◆ Exercise prompt
Reproduce exactly the lines from the one that holds "для качественного сервиса." through the last line of the entries, both ends included, but not the pictures.

◆ Stored data entries
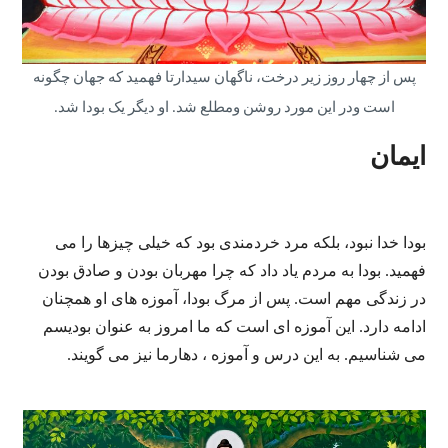
پس از چهار روز زیر درخت، ناگهان سیدارتا فهمید که جهان چگونه
است ودر این مورد روشن ومطلع شد. او دیگر یک بودا شد.
ایمان
بودا خدا نبود، بلکه مرد خردمندی بود که خیلی چیزها را می
فهمید. بودا به مردم یاد داد که چرا مهربان بودن و صادق بودن
در زندگی مهم است. پس از مرگ بودا، آموزه های او همچنان
ادامه دارد. این آموزه ای است که ما امروز به عنوان بودیسم
می شناسیم. به این درس و آموزه ، دهارما نیز می گویند.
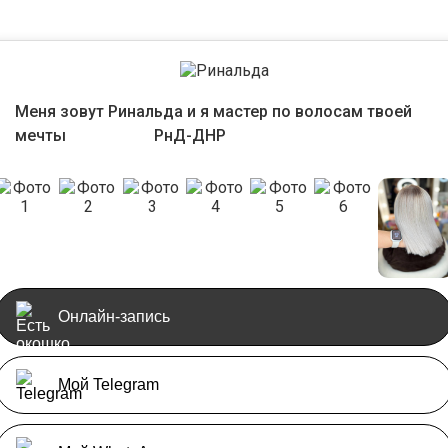
Меня зовут Ринальда и я мастер по волосам твоей
мечты
РнД-ДНР
🫶💫✨🌟
Онлайн-запись
Мой Telegram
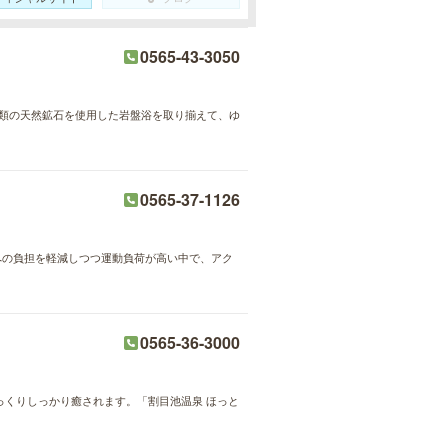
0565-43-3050
種類の天然鉱石を使用した岩盤浴を取り揃えて、ゆ
0565-37-1126
への負担を軽減しつつ運動負荷が高い中で、アク
0565-36-3000
じっくりしっかり癒されます。「割目池温泉 ほっと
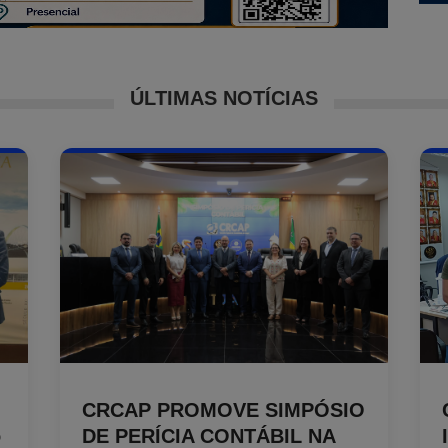
ÚLTIMAS NOTÍCIAS
CRCAP PROMOVE SIMPÓSIO
o
DE PERÍCIA CONTÁBIL NA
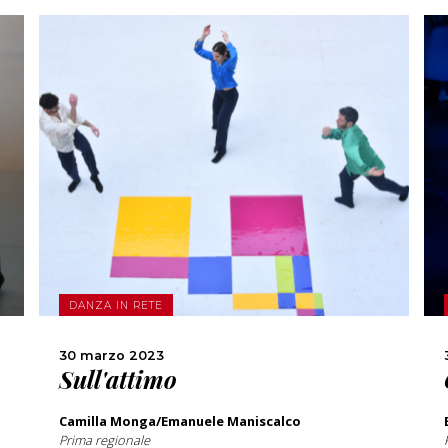
SCOPRI DI PIÙ
CONDIVIDI
DANZA IN RETE
30 marzo 2023
Sull'attimo
Camilla Monga/Emanuele Maniscalco
Prima regionale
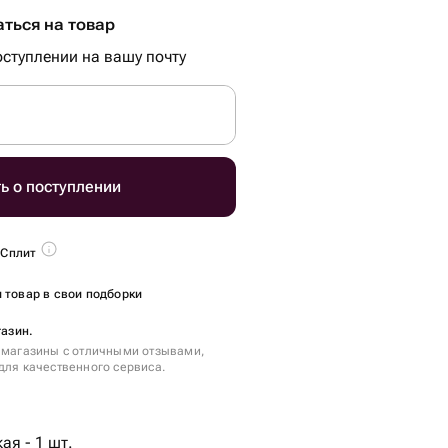
ться на товар
ступлении на вашу почту
ь о поступлении
 Сплит
 товар в свои подборки
газин.
 магазины с отличными отзывами,
для качественного сервиса.
ая - 1 шт.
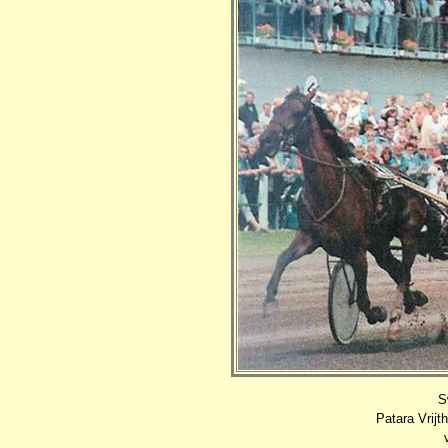
S
Patara Vrijth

◆ Output for this exercise
для качественного сервиса.
ая - 1 шт.
S
Patara Vrijth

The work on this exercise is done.